7. Lorsque la décision administrative contestée a pour objet l'éviction du service d'un agent public, il appartient à l'autorité administrative, pour assurer l'exécution de la décision juridictionnelle de suspension, laquelle n'a pas de portée rétroactive, de prononcer la réintégration de l'agent à la date de notification de l'ordonnance et de tirer toutes les conséquences de cette réintégration, notamment en allouant à l'intéressé, dans le cas où l'administration n'a pas procédé immédiatement à cette réintégration, une somme calculée en tenant compte de l'ensemble des rémunérations dont il a été privé depuis la date de notification de l'ordonnance de suspension, en excluant les indemnités liées à l'exercice effectif du service, sans préjudice des conséquences qui devront être tirées de la décision par laquelle il sera statué sur la requête au fond. En conséquence, la présente ordonnance implique nécessairement la réintégration de M. A dans ses fonctions à la date de notification de la présente ordonnance et, si cette réintégration est prononcée à compter d'une date ultérieure, le paiement à ce dernier d'une somme correspondant à l'ensemble des rémunérations dont il a été privé entre ladite notification et la date de réintégration, à l'exception des indemnités liées à l'exercice effectif du service. Dans les circonstances de l'espèce, il y a lieu de fixer à 7 jours le délai dans lequel la réintégration de l'intéressé devra intervenir.

Sur les frais liés au litige :

8. Dans les circonstances de l'espèce, il y a lieu de mettre à la charge de l'université d'Evry-Val-d 'Essonne le versement d'une somme de 800 euros à M. A au titre des frais exposés et non compris dans les dépens, en application de l'article L. 761-1 du code de justice administrative.

O R D O N N E:

Article 1er : L'exécution de l'arrêté du 31 août 2022 par lequel le président de l'université d'Evry-Val-d 'Essonne a prononcé l'exclusion temporaire de fonctions de

M. A avec privation de traitement pour une durée de trois mois est suspendue jusqu'à ce qu'il soit statué sur la requête au fond.

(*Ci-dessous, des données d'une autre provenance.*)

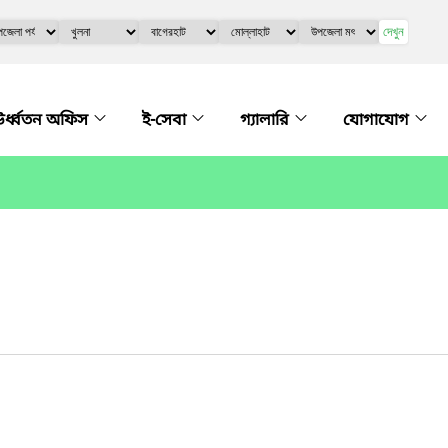
দেখুন
র্ধ্বতন অফিস
ই-সেবা
গ্যালারি
যোগাযোগ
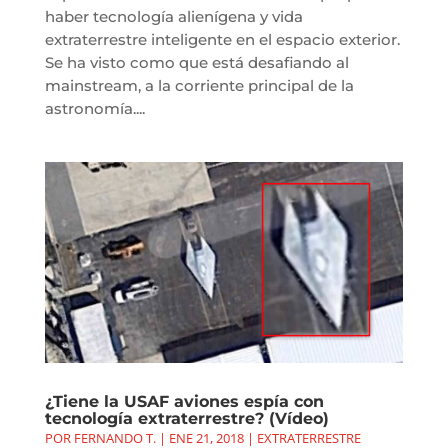
haber tecnología alienígena y vida
extraterrestre inteligente en el espacio exterior.
Se ha visto como que está desafiando al
mainstream, a la corriente principal de la
astronomía....
¿Tiene la USAF aviones espía con
tecnología extraterrestre? (Vídeo)
POR
FERNANDO T.
|
ENE 21, 2018
|
EXTRATERRESTRE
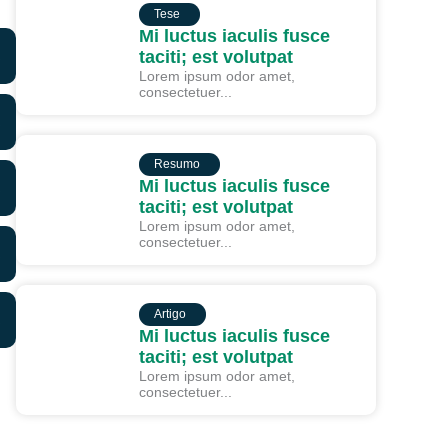
TESE
Tese
Mi luctus iaculis fusce
taciti; est volutpat
Lorem ipsum odor amet,
consectetuer...
RESUMO
Resumo
Mi luctus iaculis fusce
taciti; est volutpat
Lorem ipsum odor amet,
consectetuer...
ARTIGO
Artigo
Mi luctus iaculis fusce
taciti; est volutpat
Lorem ipsum odor amet,
consectetuer...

Article 2 : Il est enjoint l'université d'Evry-Val-d 'Essonne de procéder, dans le délai de sept jours à compter de la notification de la présente ordonnance, à la réintégration de

M. A dans ses fonctions.

Article 3 : L'université d'Evry-Val-d 'Essonne versera une somme de 800 euros à A en application de l'article L. 761-1 du code de l'entrée et du séjour des étrangers et du droit d'asile.

Article 4 : La présente ordonnance sera notifiée à M. B A et à l'université d'Evry-Val-d 'Essonne.

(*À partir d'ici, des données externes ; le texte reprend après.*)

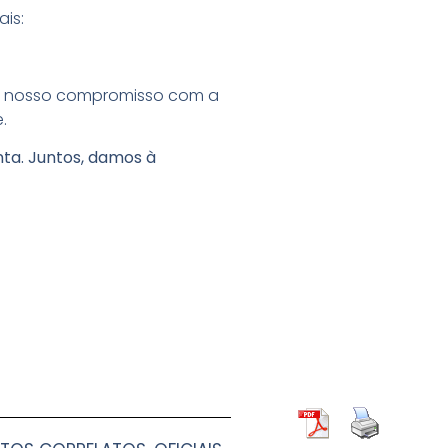
is:
cer nosso compromisso com a
.
nta. Juntos, damos à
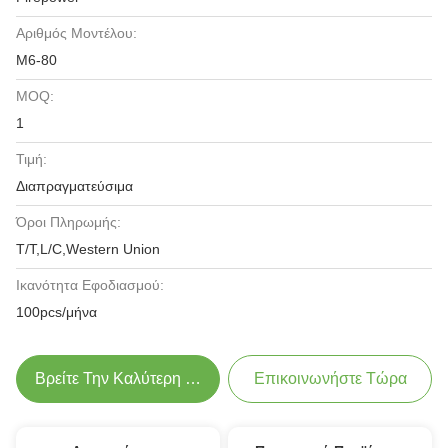
Αριθμός Μοντέλου:
Μ6-80
MOQ:
1
Τιμή:
Διαπραγματεύσιμα
Όροι Πληρωμής:
T/T,L/C,Western Union
Ικανότητα Εφοδιασμού:
100pcs/μήνα
Βρείτε Την Καλύτερη Τιμή
Επικοινωνήστε Τώρα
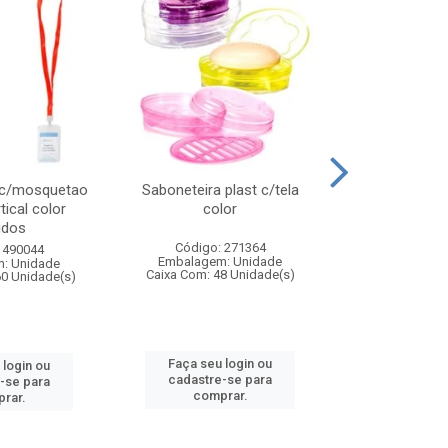
 c/mosquetao
Saboneteira plast c/tela
Prato plas
tical color
color
colo
idos
Código: 271364
Código:
 490044
Embalagem: Unidade
Embalagem
: Unidade
Caixa Com: 48 Unidade(s)
Caixa Com: 4
60 Unidade(s)
Faça seu login ou
Faça seu 
 login ou
cadastre-se para
cadastre
-se para
comprar.
comp
rar.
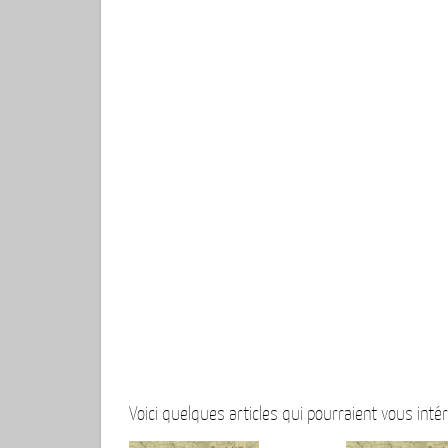
Voici quelques articles qui pourraient vous intér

Fait à Versailles, le 13 octobre 2022.

La juge des référés,

Signé

C. Rollet-Perraud

La République mande et ordonne à la ministre de l'enseignement supérieur et de la recherche en ce qui la concerne et à tous commissaires de justice à ce requis en ce qui concerne les voies de droit commun, contre les parties privées, de pourvoir à l'exécution de la présente décision.